===== Records
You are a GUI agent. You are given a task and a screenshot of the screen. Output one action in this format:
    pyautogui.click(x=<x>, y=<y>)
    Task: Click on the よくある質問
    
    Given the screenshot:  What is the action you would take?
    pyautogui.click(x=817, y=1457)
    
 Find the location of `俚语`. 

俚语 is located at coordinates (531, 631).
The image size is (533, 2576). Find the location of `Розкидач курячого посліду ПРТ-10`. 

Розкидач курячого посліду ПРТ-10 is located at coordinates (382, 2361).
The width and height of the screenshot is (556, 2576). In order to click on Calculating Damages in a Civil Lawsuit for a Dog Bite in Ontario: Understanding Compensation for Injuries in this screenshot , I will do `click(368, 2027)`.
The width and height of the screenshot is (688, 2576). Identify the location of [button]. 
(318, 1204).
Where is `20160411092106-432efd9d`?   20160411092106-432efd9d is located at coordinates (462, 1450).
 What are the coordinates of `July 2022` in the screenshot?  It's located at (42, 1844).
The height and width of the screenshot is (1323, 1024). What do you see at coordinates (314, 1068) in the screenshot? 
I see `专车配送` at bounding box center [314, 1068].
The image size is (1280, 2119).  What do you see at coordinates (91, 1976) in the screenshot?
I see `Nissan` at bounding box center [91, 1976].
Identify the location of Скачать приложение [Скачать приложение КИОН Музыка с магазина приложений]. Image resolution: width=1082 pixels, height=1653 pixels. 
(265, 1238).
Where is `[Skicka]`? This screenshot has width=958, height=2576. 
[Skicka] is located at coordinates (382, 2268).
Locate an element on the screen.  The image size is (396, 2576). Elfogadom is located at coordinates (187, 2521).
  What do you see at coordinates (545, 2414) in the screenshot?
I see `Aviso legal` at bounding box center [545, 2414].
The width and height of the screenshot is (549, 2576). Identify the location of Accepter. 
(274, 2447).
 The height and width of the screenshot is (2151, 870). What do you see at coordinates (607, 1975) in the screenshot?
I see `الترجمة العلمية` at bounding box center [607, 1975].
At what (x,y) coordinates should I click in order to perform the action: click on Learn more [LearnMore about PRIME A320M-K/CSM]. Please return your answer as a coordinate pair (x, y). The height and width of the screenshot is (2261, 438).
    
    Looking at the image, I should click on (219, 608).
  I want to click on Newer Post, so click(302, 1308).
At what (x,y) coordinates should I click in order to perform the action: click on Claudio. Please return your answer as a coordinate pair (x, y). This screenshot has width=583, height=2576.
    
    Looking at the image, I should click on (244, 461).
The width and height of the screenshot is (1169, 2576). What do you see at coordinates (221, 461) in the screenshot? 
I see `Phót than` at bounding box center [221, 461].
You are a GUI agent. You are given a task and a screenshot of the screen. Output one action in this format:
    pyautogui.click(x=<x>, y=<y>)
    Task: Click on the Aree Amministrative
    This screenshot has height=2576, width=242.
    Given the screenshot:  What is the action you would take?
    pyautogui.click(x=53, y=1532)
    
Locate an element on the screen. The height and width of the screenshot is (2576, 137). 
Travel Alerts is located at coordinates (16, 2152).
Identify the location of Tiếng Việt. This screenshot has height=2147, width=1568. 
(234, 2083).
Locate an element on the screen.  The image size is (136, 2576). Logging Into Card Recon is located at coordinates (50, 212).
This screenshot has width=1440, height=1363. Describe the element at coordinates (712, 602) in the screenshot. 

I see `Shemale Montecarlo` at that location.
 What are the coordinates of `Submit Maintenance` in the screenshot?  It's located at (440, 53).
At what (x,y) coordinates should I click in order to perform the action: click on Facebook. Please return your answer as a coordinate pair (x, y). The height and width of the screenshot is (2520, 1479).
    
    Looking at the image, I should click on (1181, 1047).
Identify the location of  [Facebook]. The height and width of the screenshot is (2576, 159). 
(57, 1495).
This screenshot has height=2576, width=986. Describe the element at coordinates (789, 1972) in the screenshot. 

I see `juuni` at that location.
==========
Reproduce the lines from the one with "This screenshot has height=2576, width=986." to the end of the data exactly, leaving out every earlier line.

This screenshot has height=2576, width=986. Describe the element at coordinates (789, 1972) in the screenshot. 

I see `juuni` at that location.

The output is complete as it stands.